[Collection entries]
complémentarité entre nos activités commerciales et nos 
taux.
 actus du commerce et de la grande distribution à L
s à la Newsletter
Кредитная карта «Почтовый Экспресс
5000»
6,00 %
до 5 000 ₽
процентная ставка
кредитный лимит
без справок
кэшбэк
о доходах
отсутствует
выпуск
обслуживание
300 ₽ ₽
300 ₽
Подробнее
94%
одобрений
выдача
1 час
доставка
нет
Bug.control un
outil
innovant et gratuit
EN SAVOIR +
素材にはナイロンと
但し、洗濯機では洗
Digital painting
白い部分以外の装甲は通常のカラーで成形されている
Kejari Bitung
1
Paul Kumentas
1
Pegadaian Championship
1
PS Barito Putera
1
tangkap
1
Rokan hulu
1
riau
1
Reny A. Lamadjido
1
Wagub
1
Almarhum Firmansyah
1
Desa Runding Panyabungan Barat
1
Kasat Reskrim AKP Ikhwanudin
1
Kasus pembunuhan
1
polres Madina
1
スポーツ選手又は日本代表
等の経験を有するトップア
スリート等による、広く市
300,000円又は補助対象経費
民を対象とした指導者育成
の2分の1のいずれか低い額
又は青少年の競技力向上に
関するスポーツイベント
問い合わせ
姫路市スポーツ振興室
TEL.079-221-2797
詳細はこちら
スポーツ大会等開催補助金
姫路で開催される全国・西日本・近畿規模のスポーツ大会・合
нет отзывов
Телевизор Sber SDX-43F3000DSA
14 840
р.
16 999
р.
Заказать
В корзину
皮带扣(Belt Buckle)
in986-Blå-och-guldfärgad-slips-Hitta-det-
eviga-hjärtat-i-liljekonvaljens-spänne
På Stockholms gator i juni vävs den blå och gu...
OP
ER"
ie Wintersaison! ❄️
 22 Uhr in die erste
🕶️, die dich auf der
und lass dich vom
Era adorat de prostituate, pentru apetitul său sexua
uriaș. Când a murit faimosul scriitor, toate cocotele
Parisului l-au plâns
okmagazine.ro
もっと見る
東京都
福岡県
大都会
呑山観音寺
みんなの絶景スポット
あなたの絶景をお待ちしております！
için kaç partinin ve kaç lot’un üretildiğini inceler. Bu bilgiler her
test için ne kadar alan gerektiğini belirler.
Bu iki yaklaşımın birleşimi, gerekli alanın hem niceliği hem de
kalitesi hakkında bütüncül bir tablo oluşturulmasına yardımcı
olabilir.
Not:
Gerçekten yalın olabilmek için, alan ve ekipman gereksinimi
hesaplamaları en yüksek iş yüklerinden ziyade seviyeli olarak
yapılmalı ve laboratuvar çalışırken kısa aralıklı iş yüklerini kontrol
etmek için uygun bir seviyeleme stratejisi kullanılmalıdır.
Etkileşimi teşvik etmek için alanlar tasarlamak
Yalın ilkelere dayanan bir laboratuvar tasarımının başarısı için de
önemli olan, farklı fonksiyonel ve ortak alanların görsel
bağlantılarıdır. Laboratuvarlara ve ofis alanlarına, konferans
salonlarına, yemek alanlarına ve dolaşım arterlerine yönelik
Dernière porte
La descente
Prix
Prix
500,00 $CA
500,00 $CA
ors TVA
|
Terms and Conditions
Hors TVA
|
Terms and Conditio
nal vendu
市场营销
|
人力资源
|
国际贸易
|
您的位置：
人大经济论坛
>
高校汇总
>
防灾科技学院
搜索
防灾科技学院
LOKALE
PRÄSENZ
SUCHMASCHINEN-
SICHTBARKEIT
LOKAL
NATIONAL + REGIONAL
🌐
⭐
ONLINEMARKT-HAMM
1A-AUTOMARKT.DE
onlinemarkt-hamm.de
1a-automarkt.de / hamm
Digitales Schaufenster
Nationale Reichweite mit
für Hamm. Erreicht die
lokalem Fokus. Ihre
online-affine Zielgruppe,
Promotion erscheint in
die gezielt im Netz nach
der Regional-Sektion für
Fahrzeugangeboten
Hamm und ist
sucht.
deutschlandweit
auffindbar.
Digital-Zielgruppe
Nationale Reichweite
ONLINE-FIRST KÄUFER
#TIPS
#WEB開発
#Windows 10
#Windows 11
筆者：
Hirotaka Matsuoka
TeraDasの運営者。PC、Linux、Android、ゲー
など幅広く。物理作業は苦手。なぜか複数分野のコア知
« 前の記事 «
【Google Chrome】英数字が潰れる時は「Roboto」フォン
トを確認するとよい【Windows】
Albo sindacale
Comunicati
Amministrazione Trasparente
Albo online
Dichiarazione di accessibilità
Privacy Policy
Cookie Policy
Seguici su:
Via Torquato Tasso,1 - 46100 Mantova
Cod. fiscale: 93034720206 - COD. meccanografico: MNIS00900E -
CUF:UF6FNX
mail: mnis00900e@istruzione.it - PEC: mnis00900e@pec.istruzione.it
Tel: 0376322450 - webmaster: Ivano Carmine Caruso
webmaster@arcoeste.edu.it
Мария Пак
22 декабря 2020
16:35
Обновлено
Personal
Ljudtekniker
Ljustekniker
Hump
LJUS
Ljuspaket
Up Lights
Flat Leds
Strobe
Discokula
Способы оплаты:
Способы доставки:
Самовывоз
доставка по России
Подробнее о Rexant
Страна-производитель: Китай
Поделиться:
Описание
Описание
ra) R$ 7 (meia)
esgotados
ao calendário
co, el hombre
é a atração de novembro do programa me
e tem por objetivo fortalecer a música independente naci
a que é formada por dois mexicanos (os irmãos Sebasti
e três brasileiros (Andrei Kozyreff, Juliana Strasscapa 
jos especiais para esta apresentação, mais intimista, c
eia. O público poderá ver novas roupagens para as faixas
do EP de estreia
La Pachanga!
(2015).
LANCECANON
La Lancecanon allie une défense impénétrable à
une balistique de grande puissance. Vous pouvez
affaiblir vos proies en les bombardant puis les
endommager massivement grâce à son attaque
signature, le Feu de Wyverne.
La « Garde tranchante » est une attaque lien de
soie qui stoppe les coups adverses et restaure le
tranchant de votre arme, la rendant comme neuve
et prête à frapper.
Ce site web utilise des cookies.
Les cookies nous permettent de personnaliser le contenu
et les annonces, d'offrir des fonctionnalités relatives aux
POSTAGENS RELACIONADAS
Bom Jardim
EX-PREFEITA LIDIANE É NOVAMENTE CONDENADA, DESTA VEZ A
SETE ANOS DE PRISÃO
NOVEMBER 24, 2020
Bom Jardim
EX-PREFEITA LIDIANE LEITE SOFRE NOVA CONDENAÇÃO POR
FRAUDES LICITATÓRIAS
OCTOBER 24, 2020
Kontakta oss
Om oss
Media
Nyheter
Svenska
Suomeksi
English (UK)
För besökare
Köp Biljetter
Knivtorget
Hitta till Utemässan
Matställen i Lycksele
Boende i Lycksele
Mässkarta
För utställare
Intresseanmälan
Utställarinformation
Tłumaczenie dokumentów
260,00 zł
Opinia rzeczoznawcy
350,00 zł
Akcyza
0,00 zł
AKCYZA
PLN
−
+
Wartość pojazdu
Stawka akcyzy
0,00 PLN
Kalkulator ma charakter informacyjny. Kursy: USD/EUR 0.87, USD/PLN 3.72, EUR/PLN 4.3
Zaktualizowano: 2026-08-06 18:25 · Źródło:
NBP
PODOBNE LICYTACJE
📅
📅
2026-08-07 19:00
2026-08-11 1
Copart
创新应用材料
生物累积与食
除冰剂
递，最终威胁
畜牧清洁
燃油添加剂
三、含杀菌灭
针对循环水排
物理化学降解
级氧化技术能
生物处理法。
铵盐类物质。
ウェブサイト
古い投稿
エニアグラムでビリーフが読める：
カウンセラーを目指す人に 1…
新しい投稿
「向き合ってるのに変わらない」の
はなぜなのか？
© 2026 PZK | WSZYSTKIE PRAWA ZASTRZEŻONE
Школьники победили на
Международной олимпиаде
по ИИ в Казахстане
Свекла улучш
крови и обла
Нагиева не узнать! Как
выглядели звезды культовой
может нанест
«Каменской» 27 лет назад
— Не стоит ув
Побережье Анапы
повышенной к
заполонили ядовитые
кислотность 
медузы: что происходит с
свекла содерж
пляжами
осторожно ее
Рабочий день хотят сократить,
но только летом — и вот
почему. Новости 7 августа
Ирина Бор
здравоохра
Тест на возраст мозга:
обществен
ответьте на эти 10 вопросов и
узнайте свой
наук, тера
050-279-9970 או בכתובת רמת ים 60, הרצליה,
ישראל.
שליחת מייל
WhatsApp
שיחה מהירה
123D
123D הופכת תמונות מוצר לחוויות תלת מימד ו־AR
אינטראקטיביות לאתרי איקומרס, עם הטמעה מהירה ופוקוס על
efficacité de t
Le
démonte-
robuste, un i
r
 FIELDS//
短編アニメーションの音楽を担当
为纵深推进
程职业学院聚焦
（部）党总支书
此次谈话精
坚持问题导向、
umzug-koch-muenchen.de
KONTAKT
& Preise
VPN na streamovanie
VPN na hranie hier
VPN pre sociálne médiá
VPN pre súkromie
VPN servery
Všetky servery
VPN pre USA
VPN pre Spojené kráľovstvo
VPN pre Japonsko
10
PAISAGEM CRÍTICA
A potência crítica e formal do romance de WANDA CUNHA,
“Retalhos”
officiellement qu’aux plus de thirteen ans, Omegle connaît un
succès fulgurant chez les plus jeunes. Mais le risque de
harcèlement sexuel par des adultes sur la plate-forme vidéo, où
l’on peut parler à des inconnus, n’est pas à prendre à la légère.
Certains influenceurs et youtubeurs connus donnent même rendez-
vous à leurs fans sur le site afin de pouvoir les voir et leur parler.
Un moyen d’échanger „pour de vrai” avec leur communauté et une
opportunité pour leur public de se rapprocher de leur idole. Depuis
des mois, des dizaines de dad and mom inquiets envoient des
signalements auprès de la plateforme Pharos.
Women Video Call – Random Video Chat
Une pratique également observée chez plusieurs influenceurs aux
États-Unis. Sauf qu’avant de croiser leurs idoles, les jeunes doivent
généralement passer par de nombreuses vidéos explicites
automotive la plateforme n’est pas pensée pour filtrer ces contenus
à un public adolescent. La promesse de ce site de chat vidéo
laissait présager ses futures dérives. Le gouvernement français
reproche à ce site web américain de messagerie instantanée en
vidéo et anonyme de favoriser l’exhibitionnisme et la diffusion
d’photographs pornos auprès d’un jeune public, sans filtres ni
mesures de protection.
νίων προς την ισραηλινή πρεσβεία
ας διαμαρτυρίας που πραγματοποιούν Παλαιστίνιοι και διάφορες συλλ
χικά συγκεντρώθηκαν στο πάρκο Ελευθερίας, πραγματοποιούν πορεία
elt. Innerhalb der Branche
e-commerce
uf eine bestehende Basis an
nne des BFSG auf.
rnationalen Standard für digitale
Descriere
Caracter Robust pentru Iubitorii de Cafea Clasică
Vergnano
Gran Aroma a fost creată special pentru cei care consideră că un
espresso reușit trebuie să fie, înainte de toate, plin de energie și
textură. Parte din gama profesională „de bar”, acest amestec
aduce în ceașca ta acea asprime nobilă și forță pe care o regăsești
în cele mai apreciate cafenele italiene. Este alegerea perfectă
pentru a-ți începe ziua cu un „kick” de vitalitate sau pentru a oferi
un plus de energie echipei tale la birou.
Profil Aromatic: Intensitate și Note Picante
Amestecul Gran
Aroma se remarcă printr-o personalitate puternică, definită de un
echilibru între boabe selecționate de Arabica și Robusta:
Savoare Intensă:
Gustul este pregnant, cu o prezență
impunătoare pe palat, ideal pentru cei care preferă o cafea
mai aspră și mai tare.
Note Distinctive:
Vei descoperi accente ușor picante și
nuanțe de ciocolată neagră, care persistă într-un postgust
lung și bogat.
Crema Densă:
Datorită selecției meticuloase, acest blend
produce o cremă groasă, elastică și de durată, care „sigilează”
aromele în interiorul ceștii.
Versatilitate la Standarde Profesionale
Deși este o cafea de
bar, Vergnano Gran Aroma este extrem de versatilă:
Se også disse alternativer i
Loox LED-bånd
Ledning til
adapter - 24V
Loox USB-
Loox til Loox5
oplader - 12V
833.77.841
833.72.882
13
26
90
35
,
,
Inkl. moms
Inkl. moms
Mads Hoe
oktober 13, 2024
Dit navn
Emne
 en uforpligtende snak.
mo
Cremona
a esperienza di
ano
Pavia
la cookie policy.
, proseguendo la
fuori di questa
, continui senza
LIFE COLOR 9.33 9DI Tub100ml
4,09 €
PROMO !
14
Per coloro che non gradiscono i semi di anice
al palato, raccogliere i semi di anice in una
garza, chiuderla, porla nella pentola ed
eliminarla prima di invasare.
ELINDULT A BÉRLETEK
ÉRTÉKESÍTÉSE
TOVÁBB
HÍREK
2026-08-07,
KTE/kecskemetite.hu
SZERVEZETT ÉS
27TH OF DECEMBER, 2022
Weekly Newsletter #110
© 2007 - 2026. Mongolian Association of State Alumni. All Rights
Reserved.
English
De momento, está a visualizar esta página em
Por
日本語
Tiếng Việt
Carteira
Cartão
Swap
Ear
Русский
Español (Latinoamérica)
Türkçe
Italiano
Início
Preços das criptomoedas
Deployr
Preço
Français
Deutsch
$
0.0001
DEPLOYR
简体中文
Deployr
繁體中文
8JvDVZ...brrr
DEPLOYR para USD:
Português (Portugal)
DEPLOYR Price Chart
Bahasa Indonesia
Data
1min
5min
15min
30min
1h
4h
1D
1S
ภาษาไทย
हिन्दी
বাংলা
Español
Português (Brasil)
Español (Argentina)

§ To do
Given the records above, reproduce precisely and only the lines between the line holding "VPN pre Spojené kráľovstvo" and the line holding "νίων προς την ισραηλινή πρεσβεία", inclusive.

§ Response
VPN pre Spojené kráľovstvo
VPN pre Japonsko
10
PAISAGEM CRÍTICA
A potência crítica e formal do romance de WANDA CUNHA,
“Retalhos”
officiellement qu’aux plus de thirteen ans, Omegle connaît un
succès fulgurant chez les plus jeunes. Mais le risque de
harcèlement sexuel par des adultes sur la plate-forme vidéo, où
l’on peut parler à des inconnus, n’est pas à prendre à la légère.
Certains influenceurs et youtubeurs connus donnent même rendez-
vous à leurs fans sur le site afin de pouvoir les voir et leur parler.
Un moyen d’échanger „pour de vrai” avec leur communauté et une
opportunité pour leur public de se rapprocher de leur idole. Depuis
des mois, des dizaines de dad and mom inquiets envoient des
signalements auprès de la plateforme Pharos.
Women Video Call – Random Video Chat
Une pratique également observée chez plusieurs influenceurs aux
États-Unis. Sauf qu’avant de croiser leurs idoles, les jeunes doivent
généralement passer par de nombreuses vidéos explicites
automotive la plateforme n’est pas pensée pour filtrer ces contenus
à un public adolescent. La promesse de ce site de chat vidéo
laissait présager ses futures dérives. Le gouvernement français
reproche à ce site web américain de messagerie instantanée en
vidéo et anonyme de favoriser l’exhibitionnisme et la diffusion
d’photographs pornos auprès d’un jeune public, sans filtres ni
mesures de protection.
νίων προς την ισραηλινή πρεσβεία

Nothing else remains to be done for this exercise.